# Volume 50, № 3, 1998

### Central manifolds of quasilinear parabolic equations

Ukr. Mat. Zh. - 1998. - 50, № 3. - pp. 315–328

We investigate central manifolds of quasilinear parabolic equations of arbitrary order in an unbounded domain. We suggest an algorithm for the construction of an approximate central manifold in the form of asymptotically convergent power series. We describe the application of the results obtained in the theory of stability.

### New classes of exact solutions for a problem of many bodies that attract one another according to an arbitrary law depending on the distances between bodies

Gadomskii L. Ya., Grebenikov E. A., Gurskaya A. R., Zemtsova N. I.

Ukr. Mat. Zh. - 1998. - 50, № 3. - pp. 329–337

The existence of a 5-parameter family of exact solutions is proved for differential equations describing the motion of many bodies that attract one another according to an arbitrary law depending on the distances between the bodies.

### On the stability of a trivial invariant torus of one class of impulsive systems

Dudzyanyi S. I., Perestyuk N. A.

Ukr. Mat. Zh. - 1998. - 50, № 3. - pp. 338–349

We consider the problem of asymptotic stability of the trivial invariant torus of one class of impulsive systems. Sufficient criteria of asymptotic stability are obtained by the method of freezing in one case, and by the direct Lyapunov method for the investigation of stability of solutions of impulsive systems in another case.

### Periodic solutions of systems of two linear first-order ordinary differential equations with degenerate asymmetric matrix with derivatives

Ukr. Mat. Zh. - 1998. - 50, № 3. - pp. 350–356

We establish sufficient conditions for the existence of a periodic solution of a system of two linear firstorder ordinary differential equations with degenerate asymmetric matrix with derivatives in the case of an arbitrary periodic inhomogeneity.
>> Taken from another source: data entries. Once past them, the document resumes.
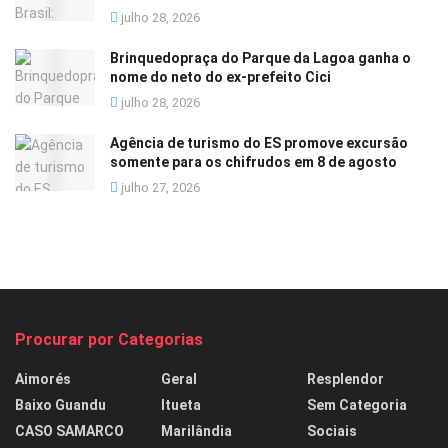
julho 28, 2026
Brinquedopraça do Parque da Lagoa ganha o
nome do neto do ex-prefeito Cici
julho 28, 2026
Agência de turismo do ES promove excursão
somente para os chifrudos em 8 de agosto
julho 27, 2026
Procurar por Categorias
Aimorés
Geral
Resplendor
Baixo Guandu
Itueta
Sem Categoria
CASO SAMARCO
Marilândia
Sociais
### Stochastic dynamics and Boltzmann hierarchy. II

Ukr. Mat. Zh. - 1998. - 50, № 3. - pp. 372–387

Stochastic dynamics corresponding to the Boltzmann hierarchy is constructed. The Liouville-Itô equations are obtained, from which we derive the Boltzmann hierarchy regarded as an abstract evolution equation. We construct the semigroup of evolution operators and prove the existence of solutions of the Boltzmann hierarchy in the space of sequences of integrable and bounded functions. On the basis of these results, we prove the existence of global solutions of the Boltzmann equation and the existence of the Boltzmann-Grad limit for an arbitrary time interval.
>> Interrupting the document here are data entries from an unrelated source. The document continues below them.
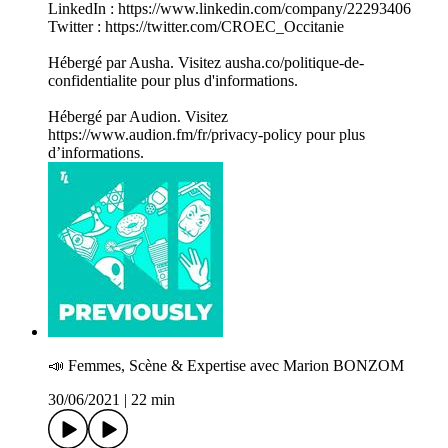
LinkedIn : https://www.linkedin.com/company/22293406
Twitter : https://twitter.com/CROEC_Occitanie
Hébergé par Ausha. Visitez ausha.co/politique-de-
confidentialite pour plus d'informations.
Hébergé par Audion. Visitez
https://www.audion.fm/fr/privacy-policy pour plus
d’informations.
📣 Femmes, Scène & Expertise avec Marion BONZOM
30/06/2021
|
22 min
### Approximation of $\bar {\psi} - \text{Integrals}$ of periodic functions by Fourier sums (small smoothness). IIof periodic functions by Fourier sums (small smoothness). II

Ukr. Mat. Zh. - 1998. - 50, № 3. - pp. 388-400

We investigate the rate of convergence of Fourier series on the classes $L^{\bar {\psi}} - \text{N}$ in the uniform and integral metrics. The results obtained are extended to the case where the classes $L^{\bar {\psi}} - \text{N}$ are the classes of convolutions of functions from $\text{N}$ with kernels with slowly decreasing coefficients. In particular, we obtain asymptotic equalities for the upper bounds of deviations of the Fourier sums on the sets $L^{\bar {\psi}} - \text{N}$, which are solutions of the Kolmogorov-Nikol’skii problem. In addition, we establish an analog of the well-known Lebesgue inequality.
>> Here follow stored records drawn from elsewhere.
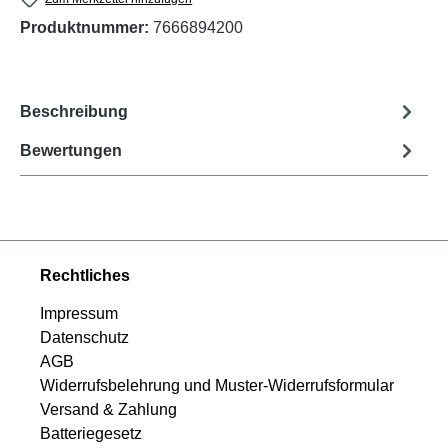
Produktnummer:
7666894200
Beschreibung
Bewertungen
Rechtliches
Impressum
Datenschutz
AGB
Widerrufsbelehrung und Muster-Widerrufsformular
Versand & Zahlung
Batteriegesetz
### Conditional stability of quasitoroidal manifolds of systems of partial differential equations

Ukr. Mat. Zh. - 1998. - 50, № 3. - pp. 401–408

We investigate the problem of conditional stability of quasitoroidal manifolds of a system of partial differential equations.

### On linear homogeneous almost periodic systems that satisfy the Favard condition

Ukr. Mat. Zh. - 1998. - 50, № 3. - pp. 409–413

We prove the existence of a linear homogeneous almost periodic system of differential equations that has nontrivial bounded solutions and is such that all systems from a certain neighborhood of it have no nontrivial almost periodic solutions.

### Linear and nonlinear representations of Galilei groups in two-dimensional space-time

Ukr. Mat. Zh. - 1998. - 50, № 3. - pp. 414-423

We study Galilei groups represented as groups of Lie transformations in the space of two independent variables and one dependent variable. We classify the representations of the groups *A G* _{1}(1,1), *A G* _{2}(1,1), *A G* _{3}(1,1), *A ~G* _{1} (1,1), *A ~G* _{2} (1,1), and A ~G_{3}(1,1) in the class of Lie vector fields.

### On necessary conditions for the weak regularity of a linear extension of a dynamical system on a torus

Ukr. Mat. Zh. - 1998. - 50, № 3. - pp. 424–425

We give a necessary condition for the weak regularity of a linear extension of a dynamical system on a torus in the form of Fourier series with respect to a part of the variables.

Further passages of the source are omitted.